Aber was war geschehen? Wurden diese Kinder etwa zum Verstummen gebracht? »Genauso war es«, bestätigte eine Kriegswaise aus Ostpreußen. »Man hat uns schon in ganz jungen Jahren beigebracht: Darüber spricht man nicht. Das erzählt man nicht. Schau nach vorn! Sei froh, dass du noch lebst. Vergiss alles! Und das haben die meisten von uns getan. Um zu überleben und nicht am Rande stehen zu bleiben ein Leben lang, muss man sich anpassen. Wenn man sagt: Ich habe eine schlechte Kindheit gehabt, und mich verfolgt meine Kindheit – das stempelt einen doch nur ab.«
Die Erwachsenen dagegen klagten alle, wie in den Romanen und Aufzeichnungen über die ersten Nachkriegsjahre nachzulesen ist. Doch als es danach überraschend schnell wieder bergauf ging – zumindest in Westdeutschland –, wurde in den Familien kaum noch über den Krieg gesprochen, und noch weniger über die Verbrechen der Nazis.

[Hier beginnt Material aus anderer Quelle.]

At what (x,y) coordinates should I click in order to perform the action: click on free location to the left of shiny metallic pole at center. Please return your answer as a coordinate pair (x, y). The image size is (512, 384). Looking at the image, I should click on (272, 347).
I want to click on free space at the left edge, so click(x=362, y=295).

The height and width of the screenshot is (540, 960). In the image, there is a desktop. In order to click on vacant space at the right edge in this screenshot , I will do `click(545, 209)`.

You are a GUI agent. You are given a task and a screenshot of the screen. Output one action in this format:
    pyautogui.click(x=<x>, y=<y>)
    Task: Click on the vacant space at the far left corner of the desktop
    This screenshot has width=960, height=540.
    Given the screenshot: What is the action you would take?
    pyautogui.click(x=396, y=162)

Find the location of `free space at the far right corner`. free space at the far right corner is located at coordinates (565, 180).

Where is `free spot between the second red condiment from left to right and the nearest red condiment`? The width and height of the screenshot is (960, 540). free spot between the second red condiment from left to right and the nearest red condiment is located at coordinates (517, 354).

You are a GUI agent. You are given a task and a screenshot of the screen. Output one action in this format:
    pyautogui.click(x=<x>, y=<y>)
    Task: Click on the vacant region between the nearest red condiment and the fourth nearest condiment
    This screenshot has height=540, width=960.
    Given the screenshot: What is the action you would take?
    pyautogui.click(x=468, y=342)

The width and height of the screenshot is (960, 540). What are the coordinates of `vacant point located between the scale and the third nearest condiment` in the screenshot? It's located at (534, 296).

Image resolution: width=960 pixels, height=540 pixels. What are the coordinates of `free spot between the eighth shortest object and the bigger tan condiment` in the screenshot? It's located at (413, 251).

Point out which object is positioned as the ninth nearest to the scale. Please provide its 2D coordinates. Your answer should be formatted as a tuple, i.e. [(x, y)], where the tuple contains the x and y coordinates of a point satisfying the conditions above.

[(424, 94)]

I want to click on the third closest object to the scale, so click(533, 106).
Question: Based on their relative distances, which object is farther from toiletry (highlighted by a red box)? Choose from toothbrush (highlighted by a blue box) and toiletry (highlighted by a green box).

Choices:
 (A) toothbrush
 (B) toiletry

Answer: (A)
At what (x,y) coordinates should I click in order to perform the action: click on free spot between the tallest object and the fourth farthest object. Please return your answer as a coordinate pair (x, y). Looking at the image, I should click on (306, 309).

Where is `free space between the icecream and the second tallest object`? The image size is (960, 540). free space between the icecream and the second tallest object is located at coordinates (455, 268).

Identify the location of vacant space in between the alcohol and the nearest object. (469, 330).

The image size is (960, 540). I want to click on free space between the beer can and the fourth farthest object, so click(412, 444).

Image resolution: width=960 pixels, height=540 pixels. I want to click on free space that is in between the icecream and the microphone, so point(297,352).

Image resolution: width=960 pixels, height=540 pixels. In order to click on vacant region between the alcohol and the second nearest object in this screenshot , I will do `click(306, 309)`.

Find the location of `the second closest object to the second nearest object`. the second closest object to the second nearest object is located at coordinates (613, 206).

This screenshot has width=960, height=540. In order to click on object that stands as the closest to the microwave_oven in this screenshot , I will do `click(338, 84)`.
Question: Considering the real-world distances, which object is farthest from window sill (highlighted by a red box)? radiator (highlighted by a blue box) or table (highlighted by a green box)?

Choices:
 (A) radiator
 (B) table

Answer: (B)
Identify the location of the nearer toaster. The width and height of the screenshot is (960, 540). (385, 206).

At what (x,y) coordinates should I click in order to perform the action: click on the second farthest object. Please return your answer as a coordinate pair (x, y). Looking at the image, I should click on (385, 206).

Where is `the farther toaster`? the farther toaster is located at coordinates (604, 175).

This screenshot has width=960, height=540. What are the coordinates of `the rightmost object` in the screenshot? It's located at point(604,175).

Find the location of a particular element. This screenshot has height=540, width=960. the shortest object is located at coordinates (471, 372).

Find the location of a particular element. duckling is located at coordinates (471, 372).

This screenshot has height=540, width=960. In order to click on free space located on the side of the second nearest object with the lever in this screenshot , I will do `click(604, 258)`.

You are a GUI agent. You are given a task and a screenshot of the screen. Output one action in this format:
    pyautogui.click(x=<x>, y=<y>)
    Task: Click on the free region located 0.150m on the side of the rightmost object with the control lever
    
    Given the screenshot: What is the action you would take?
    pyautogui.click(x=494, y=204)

Manchmal fielen lakonische Sätze, die nur für Außenstehende makaber klangen: »Unser Kurt wurde 43 in Düsseldorf geboren. Das hat gut geklappt. Zwischen zwei Bombenangriffen.« Schwarzer Humor galt schon immer als ein Ventil für Menschen, die knapp mit dem Leben davongekommen waren.
Phantasiediagnose »vegetative Dystonie«
Damit keine Missverständnisse entstehen: Dass es Menschen mit seelischen Kriegsverletzungen gab, wurde in Deutschland nie bestritten, aber es wurde eben auch nicht an die große Glocke gehängt. Der Freiburger Psychoanalytiker und Schriftsteller Tilmann Moser (»Dämonische Figuren«) vermutet in der Tatsache, dass in Westdeutschland das Kurwesen so weit verbreitet war wie in keinem anderen Land, stillschweigende Angebote der Linderung für die Menschen, die noch immer an Kriegsfolgen litten.Die im Ausland völlig unbekannte Phantasiediagnose »vegetative Dystonie« reichte in den Sechzigern und Siebzigern den Krankenkassen als Begründung aus, um eine Kur zu bewilligen.

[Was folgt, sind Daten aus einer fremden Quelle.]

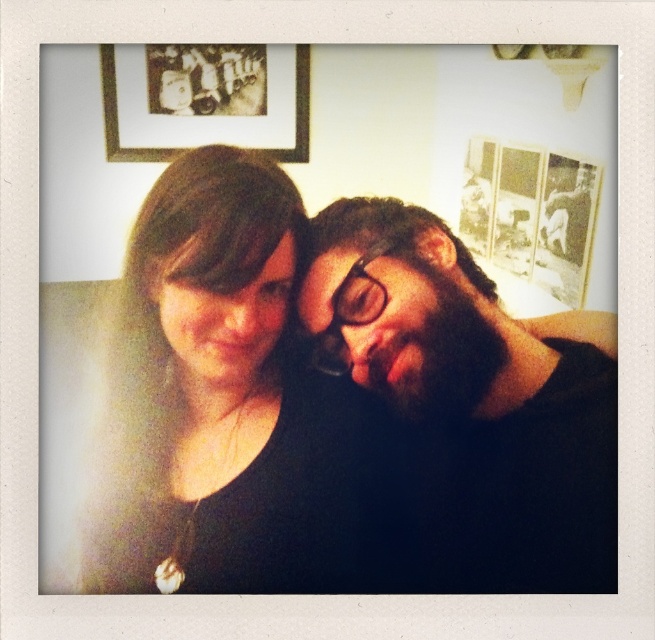 Is dark brown hair at center wider than matte black frame at upper left?

Yes.

Is the position of dark brown hair at center less distant than that of matte black frame at upper left?

No, it is behind matte black frame at upper left.

The height and width of the screenshot is (640, 655). What do you see at coordinates (472, 400) in the screenshot?
I see `dark brown hair at center` at bounding box center [472, 400].

The width and height of the screenshot is (655, 640). What are the coordinates of `dark brown hair at center` in the screenshot? It's located at (472, 400).

How much distance is there between black matte hair at center and matte black frame at upper left?

21.97 centimeters

Identify the location of black matte hair at center. (227, 401).

Who is shorter, black matte hair at center or dark brown hair at center?

With less height is dark brown hair at center.

Is black matte hair at center taller than dark brown hair at center?

Indeed, black matte hair at center has a greater height compared to dark brown hair at center.

Which is in front, point (231, 458) or point (487, 285)?

Positioned in front is point (231, 458).

This screenshot has height=640, width=655. Identify the location of black matte hair at center. (227, 401). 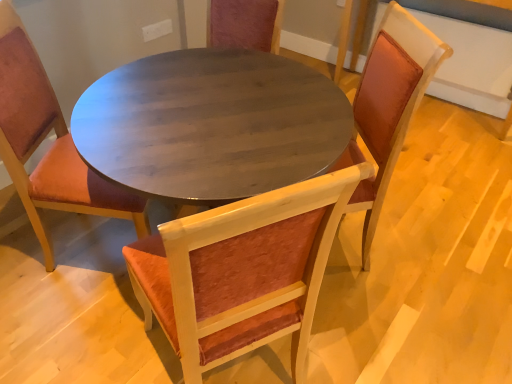 I want to click on vacant space to the right of velvet orange chair at center, which is the second chair from left to right, so click(x=357, y=334). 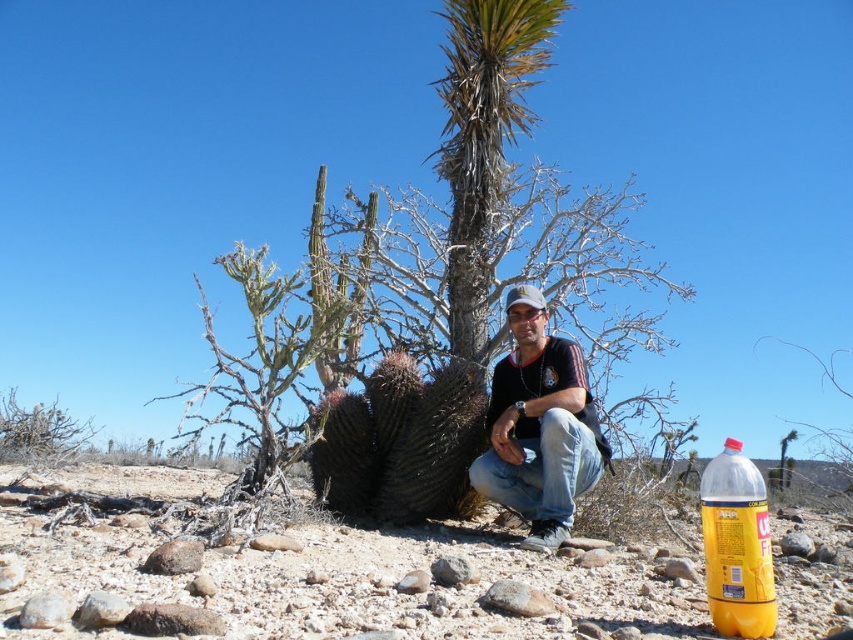 You are a hiker in the desert and need to determine which object is wider between the brown textured cactus at center and the yellow translucent bottle at lower right. Based on the scene, which one is wider?

The brown textured cactus at center is wider than the yellow translucent bottle at lower right.

You are a hiker in the desert and need to determine which object is wider. You see a green leafy palm tree at center and a yellow translucent bottle at lower right. Which one is wider?

The green leafy palm tree at center is wider than the yellow translucent bottle at lower right.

Allerdings: die Kinder dieses Krieges waren heil davongekommen – darüber schien man sich, wiederum stillschweigend, sehr früh in der Bevölkerung geeinigt zu haben. Das Titelfoto eines Bildbandes über sogenannte »Ruinenkinder« aus der unmittelbaren Nachkriegszeit zeigt zerlumpte, aber lebensfrohe kleine Gestalten – ganz anders als die bedrückten Kindergesichter, deren Bilder uns aus den Kriegsgebieten des Balkans und aus Afghanistan erreichten.
Was ist in Deutschland atypisch gelaufen? Man würde es gern wissen, aber die Forschung kann dazu kaum etwas sagen. Mediziner, Psychologen und Historiker haben sich bislang sehr zurückgehalten, wenn es darum ging, diese Generation in den Blick zu nehmen.
Dennoch, die Zeiten haben sich geändert. Heute sind die Kriegskinder nicht mehr ganz so unauffällig, wie sie es jahrzehntelang waren. Seit der Kosovo-Erschütterung im Jahr 1998, als erstmals nach 1945 deutsche Soldaten wieder an einem Krieg beteiligt waren, und seit der Nobelpreisträger Günter Grass mit seinem Bestseller »Im Krebsgang« dafür plädierte, dass die Deutschen nun auch ihre eigenen unverarbeiteten Kriegsverletzungen in den Blick nehmen sollten, ist ein Tabu gelockert worden. Dafür spricht auch der überraschende Erfolg des Buchs »Der Brand«, in dem der Historiker Jörg Friedrich schonungslos den Bombenkrieg über Deutschland beschreibt.
Im Alter rückt die Kindheit wieder näher. Da hat man das Bedürfnis und endlich auch die Zeit, sich mit seinen Wurzeln und den frühesten Eindrücken zu beschäftigen. Das geschieht aber nicht immer freiwillig. In Deutschland wurden vor allem während des Kosovokonflikts, auch am 11. September 2001 und während der Bombardierungen in Afghanistan und im Irak viele ältere Menschen mit Kriegserinnerungen überschwemmt, oft in quälender Weise, ohne dass sie sich dagegen wehren konnten.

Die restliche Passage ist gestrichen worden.